Notas de viaje, domingo 13 de agosto de 2000.
Dejamos Palas do Rei a las 07:30. La mañana es fresca bajo un sol radiante y Martín se enoja porque le he perdido sus calzoncillos.
[Anoche mientras Martín dormitaba llevé nuestras ropas a la lavandería que funciona en la planta baja del albergue donde hay unas máquinas que funcionan con monedas. Abro una que estaba libre y cuando voy a echar dentro los pocos trapos que traía -dos remeritas, unas medias, y un par de calcillones-, se me apersona uno de los hermanos franciscanos a preguntarme si me molestaría compartir con él -que no trae un cobre- la lavadora ya que evidentemente sobra bastante espacio. Bueno, el hecho es que estuvimos conversando un rato mientras terminaba de lavarse nuestra ropa y luego del lavado comenzó la repartija de la ropa. - Esto es mío, esto es tuyo. Dame, tomá, gracias. - En el reparto el hermano franciscano se llevó los slip de Martín, que, evidentemente yo no reconocia como propios.] Ahora clama a todos los cielos como coño me las he ingeniado para perderle los calzoncillos, que ya solo le queda uno.
Marchamos rápido, concentrados, y ansiosos. Dejamos atrás Leboreiro, y hacemos un alto en Furelos, donde conversamos con el cura párroco local y rezamos en silencio unos minutos ante una inusual y creo que única imagen del Cristo en la cruz en el santuario de Santa Lucía. Asombra al párroco saber que hemos cruzado miles de kms. de océano para hacer este camino. Nos obsequia unas estampitas de Santa Lucia y nos despide con su bendición y deseos de bienaventuranza.

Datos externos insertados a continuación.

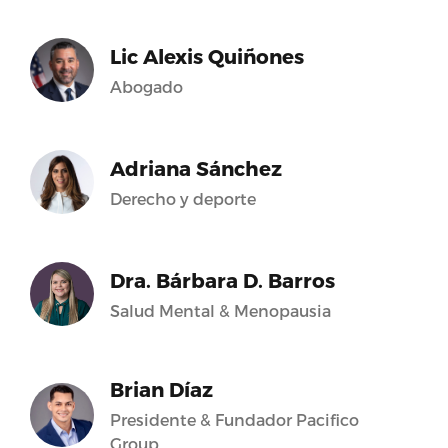
Lic Alexis Quiñones
Abogado
Adriana Sánchez
Derecho y deporte
Dra. Bárbara D. Barros
Salud Mental & Menopausia
Brian Díaz
Presidente & Fundador Pacifico
Group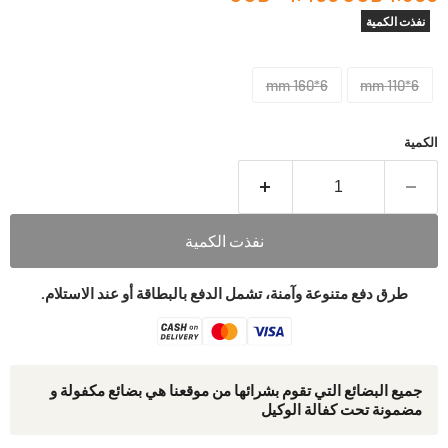
نفذت الكمية
6*160 mm
6*110 mm
الكمية
نفذت الكمية
طرق دفع متنوعة وآمنة، تشمل الدفع بالبطاقة أو عند الاستلام.
جمیع البضائع التي تقوم بشرائھا من موقعنا ھي بضائع مكفولة و
مضمونة تحت كفالة الوكيل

Seguimos hasta Melide donde nos detenemos a desayunar y comprar unos calzoncillos que reemplazaran los que le extravié a Martín. El camino prosigue su ruta por entre un espeso bosque donde los eucaliptos se alternan con especies autóctonas. Cruzamos un par de pequeñas localidades, Boente y Castañeda, y trepando colinas y vadeando arroyos, desembocamos en un camino que conduce a Ribadiso do Baixo, una minúscula localidad sobre la margen del río Isso. Hacemos una pausa para beber un poco de agua, quitarnos los impermeables, y descansar los pies, y luego bajamos a conocer el albergue del lugar, que asombra por su tamaño y modernidad. Proseguimos camino, Arzúa queda apenas un par de kilómetros. Entramos en Arzúa a mediodía, ya no queda sitio en el albergue y salimos en busca de una pensión. Hay fiesta en el pueblo, y en la plaza se está montando un escenario donde seguramente tocará alguna banda por la noche. Luego nos enteramos que se trata de la fiesta de los botes, una tradición joven pero con mucha adhesión de los lugareños -parece ser algo así como nuestra noche de la nostalgia-.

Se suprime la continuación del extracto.